Shinkansen: The JR Shinkansen bullet trains travel up and down Honshu and into Kyushu. Tokyo Station is Tokyo’s main hub, with lines heading north, south, and west. Regional trains: About 70% of Japan's railways are owned by Japan Railways (JR Group), the other 30% are owned by private companies. Non-JR lines include Tokyu’s Toyoko Line between Tokyo’s Shibuya and Yokohama to the south. The main line of the Odakyu Company and Keio Inokashira Line use Shinjuku and Shibuya, respectively, as hubs to serve the west of Tokyo. For service to Saitama Prefecture, Tobu offers the Tojo Line, which leaves Tokyo from Ikebukuro Station. The most important JR-owned regional line in Tokyo is the Yamanote Line, which loops around the city, while its Sobu and Chuo lines cross that circle east to west; JR trains also travel to Tokyo Disneyland.
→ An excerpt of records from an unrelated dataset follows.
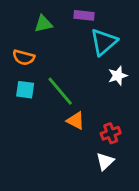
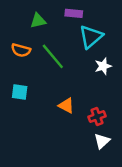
cyan square: (25, 90) -> (20, 92), moved
green line: (60, 91) -> (53, 56), moved
white triangle: (105, 161) -> (102, 141), moved

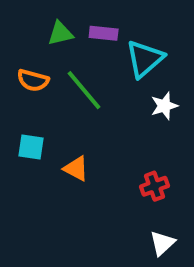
purple rectangle: (74, 13) -> (104, 33), moved
orange triangle: (66, 105) -> (76, 169), moved
white triangle: (102, 141) -> (162, 243), moved

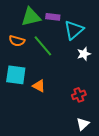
green triangle: (60, 33) -> (31, 17), size x1.5
cyan square: (31, 147) -> (16, 75), size x1.5

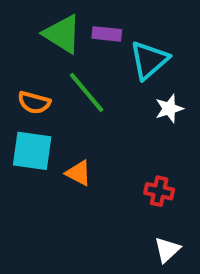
green triangle: (31, 17) -> (62, 34), turned 45
orange semicircle: (17, 41) -> (34, 103), moved
red cross: (79, 95) -> (159, 191), turned 32

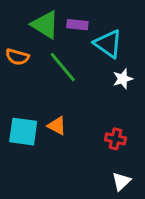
cyan triangle: (149, 60) -> (108, 44), turned -44
orange semicircle: (34, 103) -> (17, 57), moved
cyan square: (32, 151) -> (23, 132), moved

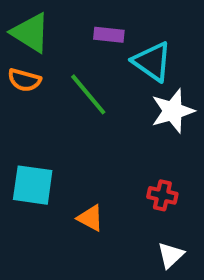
green triangle: (45, 25) -> (31, 33), moved
white star: (123, 79) -> (173, 111), size x1.5
orange triangle: (57, 126) -> (90, 218), moved

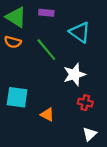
purple rectangle: (109, 35) -> (46, 13), moved
white star: (173, 111) -> (74, 74), moved

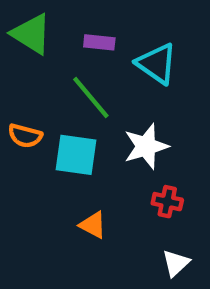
purple rectangle: (46, 13) -> (99, 42), moved
orange semicircle: (13, 42) -> (25, 136), moved
cyan square: (17, 97) -> (76, 155), moved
Subways: The easiest way to explore Tokyo is via subway. There are two subway companies: Tokyo Metro and Toei. Because these are separate entities, they have separate fares, and it's cheaper to stay with one company. At the outer edges of the subway networks, private companies operate the line. If you're going far afield, be prepared to pay an additional fare.
Tokyo monorail: Beginning at Hamamatsu-cho Station, the monorail provides the simplest access to Haneda Airport.
In Tokyo (and other major cities) basic fares (train or subway) are between ¥110 and ¥310. Tickets can be purchased from machines that take coins or cash near the gates. Maps above each machine—usually in Japanese and English—give destinations. If a station map is written only in Japanese, buy the lowest-priced ticket and adjust the fare on arrival. Purchase tickets for Shinkansen lines and other long-distance regional lines that require a seat reservation at a ticket window.